You don’t have to be the “most connected man in the world” to use wearable technology these days. In our society, there are hundreds of devices that fall into the category of wearable technology. Even watches and headphones are technically wearable tech, but in recent years, we’ve seen a huge surge in both the use and usefulness of different types of wearable technology. I’m not even going to attempt to make a full list of wearable technology, just discuss a few of the types that have increased in common usage (and a few that are just plain interesting).
In the early days of bluetooth headsets, you were likely to get a few funny looks from passersby who thought you were talking to yourself. However, aided by legislation limiting the use of cellphones while driving, bluetooth headsets and other hands-free devices have become so common that they don’t even merit a second glance.
Sport Watches and Activity Trackers
Sport watches and activity trackers are both handy little gizmos that can help you with weight loss and health goals. Sport watches, sometimes called fitness watches, generally measure heart rate and how many calories have been burned.

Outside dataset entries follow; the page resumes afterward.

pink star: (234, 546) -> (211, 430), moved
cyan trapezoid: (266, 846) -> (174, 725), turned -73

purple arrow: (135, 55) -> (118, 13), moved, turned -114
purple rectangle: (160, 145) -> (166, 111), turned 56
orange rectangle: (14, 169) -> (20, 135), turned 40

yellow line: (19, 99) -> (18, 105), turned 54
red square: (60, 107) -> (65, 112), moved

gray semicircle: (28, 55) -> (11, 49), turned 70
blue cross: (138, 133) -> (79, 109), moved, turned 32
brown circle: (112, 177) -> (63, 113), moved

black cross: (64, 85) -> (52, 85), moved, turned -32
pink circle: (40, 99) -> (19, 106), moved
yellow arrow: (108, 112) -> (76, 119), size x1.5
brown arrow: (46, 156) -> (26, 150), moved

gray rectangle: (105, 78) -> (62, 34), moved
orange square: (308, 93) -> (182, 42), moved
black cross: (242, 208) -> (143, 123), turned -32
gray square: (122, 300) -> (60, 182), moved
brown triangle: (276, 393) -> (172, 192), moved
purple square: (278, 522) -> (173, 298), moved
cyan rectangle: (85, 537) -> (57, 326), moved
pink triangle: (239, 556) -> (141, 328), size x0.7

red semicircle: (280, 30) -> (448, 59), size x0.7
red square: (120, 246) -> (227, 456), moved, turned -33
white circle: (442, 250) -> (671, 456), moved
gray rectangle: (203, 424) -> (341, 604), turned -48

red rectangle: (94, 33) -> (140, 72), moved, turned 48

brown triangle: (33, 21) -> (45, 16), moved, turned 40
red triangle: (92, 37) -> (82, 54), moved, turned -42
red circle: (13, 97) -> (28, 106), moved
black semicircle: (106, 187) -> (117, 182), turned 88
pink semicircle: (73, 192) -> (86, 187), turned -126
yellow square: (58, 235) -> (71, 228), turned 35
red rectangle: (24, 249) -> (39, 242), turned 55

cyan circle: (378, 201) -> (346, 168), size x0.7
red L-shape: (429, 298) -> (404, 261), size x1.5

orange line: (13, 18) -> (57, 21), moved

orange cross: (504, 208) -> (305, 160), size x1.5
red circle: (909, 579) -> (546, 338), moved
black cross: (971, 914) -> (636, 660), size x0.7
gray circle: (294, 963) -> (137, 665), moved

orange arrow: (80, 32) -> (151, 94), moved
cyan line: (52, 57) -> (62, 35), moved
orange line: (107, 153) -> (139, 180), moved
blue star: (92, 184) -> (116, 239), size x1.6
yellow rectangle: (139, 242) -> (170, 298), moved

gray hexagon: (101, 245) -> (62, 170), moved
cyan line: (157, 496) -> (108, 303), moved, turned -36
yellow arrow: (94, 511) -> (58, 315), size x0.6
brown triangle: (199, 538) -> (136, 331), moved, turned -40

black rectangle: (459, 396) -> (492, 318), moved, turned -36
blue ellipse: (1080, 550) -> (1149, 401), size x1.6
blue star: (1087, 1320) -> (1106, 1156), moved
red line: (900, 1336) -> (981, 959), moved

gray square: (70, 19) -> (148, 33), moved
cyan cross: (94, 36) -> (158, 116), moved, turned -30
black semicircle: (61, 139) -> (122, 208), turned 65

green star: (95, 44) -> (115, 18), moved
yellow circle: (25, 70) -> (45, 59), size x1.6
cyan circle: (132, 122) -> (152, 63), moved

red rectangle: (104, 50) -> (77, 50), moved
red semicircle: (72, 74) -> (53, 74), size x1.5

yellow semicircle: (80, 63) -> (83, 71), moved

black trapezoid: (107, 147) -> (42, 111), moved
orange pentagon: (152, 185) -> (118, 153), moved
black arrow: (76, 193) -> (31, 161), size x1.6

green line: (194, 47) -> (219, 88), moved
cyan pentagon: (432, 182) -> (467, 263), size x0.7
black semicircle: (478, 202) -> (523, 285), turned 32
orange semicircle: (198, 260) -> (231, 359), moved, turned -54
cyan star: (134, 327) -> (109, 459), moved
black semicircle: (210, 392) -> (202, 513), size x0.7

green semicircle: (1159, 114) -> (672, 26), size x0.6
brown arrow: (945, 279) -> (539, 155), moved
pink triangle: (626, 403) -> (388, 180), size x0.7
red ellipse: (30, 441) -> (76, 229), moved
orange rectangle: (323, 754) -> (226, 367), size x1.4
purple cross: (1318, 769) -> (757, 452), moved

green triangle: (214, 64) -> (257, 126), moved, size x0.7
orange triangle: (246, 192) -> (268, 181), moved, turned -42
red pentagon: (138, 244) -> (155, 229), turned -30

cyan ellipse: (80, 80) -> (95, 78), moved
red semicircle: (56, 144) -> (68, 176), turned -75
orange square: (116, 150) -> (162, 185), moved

More advanced versions can also track time, distance, and pace. While limited in scope, these devices can be very useful in monitoring and even tracking your physical activity.
On the other hand, activity trackers go a step further. Some of these devices can even track your sleep patterns and help you get the right amount of sleep. For example, the Jawbone UP24 incorporates a “Smart Alarm” that will not only monitor your sleep, but it will also wake you up at the ideal point in your sleep cycle. It also has a “Power Nap” feature to wake you up after the optimal time for a midday snooze.
It seems to me like smart watches are becoming more common all the time. You can now connect to and use certain aspects of your smartphone without taking it out of your pocket. With the more advanced smart watches, you can make and answer calls, receive notifications, compose messages, and even activate the alarm and camera. Many of them can even double as a sport watch.
Back in June, cnet reported that leading companies are looking to integrate health sensors into their smart watch devices, including non-invasive sensors that could measure glucose levels for diabetics. As smart watch technology progresses, I think they will probably become even more ubiquitous.
Probably one of the most talked about pieces of wearable technology in recent years, Google Glass almost seems like something out of science fiction. Many people seem hesitant to embrace this wearable interface, while forward thinkers are looking to see how it can be used to improve their life.
Okay, action camcorders like GoPro are less utilitarian, but they’re a fun, wearable technology. Being able to mount a camcorder on your helmet or a chest harness allows you to record any aspect of your life, but they are predominantly used in action sports. From snowboarding to surfing, sports enthusiasts have embraced action camcorders as a way to document and share their experiences with each other.
Wearable technology is here to stay. How much you want to include it in your life and how you use it is up to you.